3. Terjadi reduksi volume kolam karena akumulasi endapan. Kejadian ini dapat mempersingkat waktu tinggal lindi sehingga kinerja IPL menurun. Tanggulangi dengan cara mengecek tinggi endapan dengan tongkat (bambu, kayu) di bagian inlet, tengah dan outlet unit IPL. Apabila endapannya tinggi, maka perlu dikuras atau ditiriskan dengan pompa dan lumpurnya dibiarkan mengering. Setelah kering, gunakan alat berat untuk mengeruknya atau dicangkul secara manual.

Tindakan di atas bersifat kuratif, dilaksanakan setelah terjadi penurunan kinerja pengolahan. Upaya preventifnya dengan cara memantau rutin. Prosedurnya: 1. Gunakan pH-meter atau lakmus untuk mengecek pH lindi di setiap unit IPL. 2. Jika pH lindi kurang dari tujuh, maka tambahkan alkali (basa) untuk menaikkan pH hingga minimal tujuh. 3. Pertahankan pH tetap minimal tujuh. 4. Cek BOD dan COD efluen IPL. Kalau terjadi perubahan yang mencolok, ulangi prosedur start up.
  
Berdasarkan bahasan di atas, kinerja IPL ini berubah-ubah dan kerapkali gagal. Atas kondisi ini, pengelola TPA tidak bisa serta merta menyalahkan operator. Siapapun yang menjadi operator di Sarimukti, pasti tidak akan berdaya mengendalikan kualitas lindi yang masuk dan yang keluar dari instalasi. Ini lantaran kondisi TPA bukanlah sanitary landfill dengan rangkaian pipa kolektor lindi, pipa gas, dan pelapisan sel sampah. Debit lindi tidak bisa diduga atau diperkirakan, apalagi pada saat hujan. Debit yang jauh melebihi kapasitas desain IPL otomatis akan merusak komunitas mikroba, andaikata sudah tumbuh dan berkembang sehingga operasi IPL mulai lagi dari awal (start up). Kejadian ini bisa terjadi berkali-kali, bergantung pada kondisi cuaca. Terlebih lagi kalau tidak ada operator khusus IPL, yaitu orang yang bertugas hanya di IPL, tidak rangkap tugas sebagai pengatur lalu-lintas truk dan urusan titik bongkar sampah atau pencatatan masuk-keluar truk di TPA.

(Jangan) Tutup Sarimukti
Menurut perundang-undangan yang berlaku seperti disebut di atas, warga dan LSM di KBB tidak perlu bersusah payah menuntut penutupan TPA Sarimukti. Protes ini sering terjadi, seperti tampak pada Gambar 4. Secara otomatis sebetulnya TPA itu sudah harus ditutup dan sampah Kota Bandung dan Kota Cimahi dialihkan ke lokasi lain yang selayaknya lebih baik daripada kondisi Sarimukti. Peran Pemprov. Jawa Barat tetap dibutuhkan sebagai fasilitator untuk mempertemukan tiga pemerintah daerah yang terkait dengan sampah ini. Prinsip pengelolaan sampah adalah win win solution, bukan NIMBY.

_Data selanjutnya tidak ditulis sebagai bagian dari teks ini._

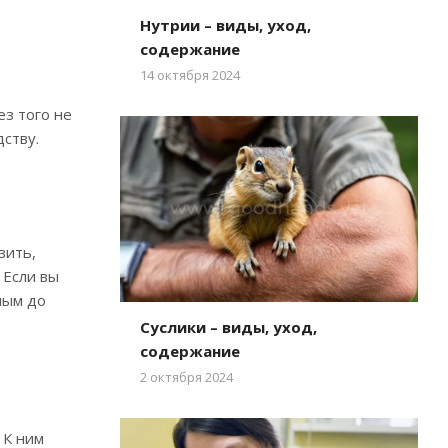
Нутрии – виды, уход,
содержание
14 октября 2024
з того не
ству.
зить,
 Если вы
ным до
Суслики – виды, уход,
содержание
2 октября 2024
 К ним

Selain warga dan LSM setempat, DPRD KBB pun pada November 2014 menuntut pembicaraan kembali tentang nota kesepahaman (MoU) TPA Sarimukti. Ini wajar saja lantaran mereka adalah wakil masyarakat tempat minta tolong apabila ada kasus dan kondisi yang merugikan ekonomi dan kesehatan warga. Salah satu tugas utama dewan di KBB adalah menuntaskan TPA ini agar diperoleh solusi yang menguntungkan bagi tiga pihak (KBB, Kota Bandung, Kota Cimahi) dan melapangkan jalan tugas dan fungsi Pemprov. Jawa Barat. Terlebih lagi, warga sudah melek informasi (dari ponsel, Facebook, Twitter, radio, televisi, dan koran) berkaitan dengan audit keuangan dan Kompensasi Dampak Negatif (KDN).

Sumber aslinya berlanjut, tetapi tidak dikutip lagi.